- **EXERCISE OBJECTIVE**
All lines of the listing below are to be printed again exactly.

▬▬▬

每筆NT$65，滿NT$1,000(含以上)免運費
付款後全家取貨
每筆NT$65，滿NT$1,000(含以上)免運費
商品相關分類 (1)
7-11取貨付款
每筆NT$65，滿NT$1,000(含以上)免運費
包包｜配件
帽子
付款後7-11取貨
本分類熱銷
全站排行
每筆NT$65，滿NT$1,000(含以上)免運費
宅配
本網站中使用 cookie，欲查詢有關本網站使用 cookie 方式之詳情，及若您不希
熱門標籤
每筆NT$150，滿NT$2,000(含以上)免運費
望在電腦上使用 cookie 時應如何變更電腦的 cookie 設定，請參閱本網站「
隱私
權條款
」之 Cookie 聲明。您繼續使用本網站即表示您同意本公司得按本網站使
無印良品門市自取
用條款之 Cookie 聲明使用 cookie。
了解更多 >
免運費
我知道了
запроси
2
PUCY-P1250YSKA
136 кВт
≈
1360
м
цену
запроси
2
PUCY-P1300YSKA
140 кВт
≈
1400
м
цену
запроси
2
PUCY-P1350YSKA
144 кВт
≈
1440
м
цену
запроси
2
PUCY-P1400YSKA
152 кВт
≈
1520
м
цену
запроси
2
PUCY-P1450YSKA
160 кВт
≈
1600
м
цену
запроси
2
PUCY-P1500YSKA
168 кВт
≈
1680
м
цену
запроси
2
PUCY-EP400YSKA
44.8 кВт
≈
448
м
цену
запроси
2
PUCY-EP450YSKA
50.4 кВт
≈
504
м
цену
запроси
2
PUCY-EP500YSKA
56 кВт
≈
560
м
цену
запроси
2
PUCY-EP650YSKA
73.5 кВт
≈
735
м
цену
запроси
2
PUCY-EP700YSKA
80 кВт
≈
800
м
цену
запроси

▬▬▬

- **OUTPUT OF THE TASK**
每筆NT$65，滿NT$1,000(含以上)免運費
付款後全家取貨
每筆NT$65，滿NT$1,000(含以上)免運費
商品相關分類 (1)
7-11取貨付款
每筆NT$65，滿NT$1,000(含以上)免運費
包包｜配件
帽子
付款後7-11取貨
本分類熱銷
全站排行
每筆NT$65，滿NT$1,000(含以上)免運費
宅配
本網站中使用 cookie，欲查詢有關本網站使用 cookie 方式之詳情，及若您不希
熱門標籤
每筆NT$150，滿NT$2,000(含以上)免運費
望在電腦上使用 cookie 時應如何變更電腦的 cookie 設定，請參閱本網站「
隱私
權條款
」之 Cookie 聲明。您繼續使用本網站即表示您同意本公司得按本網站使
無印良品門市自取
用條款之 Cookie 聲明使用 cookie。
了解更多 >
免運費
我知道了
запроси
2
PUCY-P1250YSKA
136 кВт
≈
1360
м
цену
запроси
2
PUCY-P1300YSKA
140 кВт
≈
1400
м
цену
запроси
2
PUCY-P1350YSKA
144 кВт
≈
1440
м
цену
запроси
2
PUCY-P1400YSKA
152 кВт
≈
1520
м
цену
запроси
2
PUCY-P1450YSKA
160 кВт
≈
1600
м
цену
запроси
2
PUCY-P1500YSKA
168 кВт
≈
1680
м
цену
запроси
2
PUCY-EP400YSKA
44.8 кВт
≈
448
м
цену
запроси
2
PUCY-EP450YSKA
50.4 кВт
≈
504
м
цену
запроси
2
PUCY-EP500YSKA
56 кВт
≈
560
м
цену
запроси
2
PUCY-EP650YSKA
73.5 кВт
≈
735
м
цену
запроси
2
PUCY-EP700YSKA
80 кВт
≈
800
м
цену
запроси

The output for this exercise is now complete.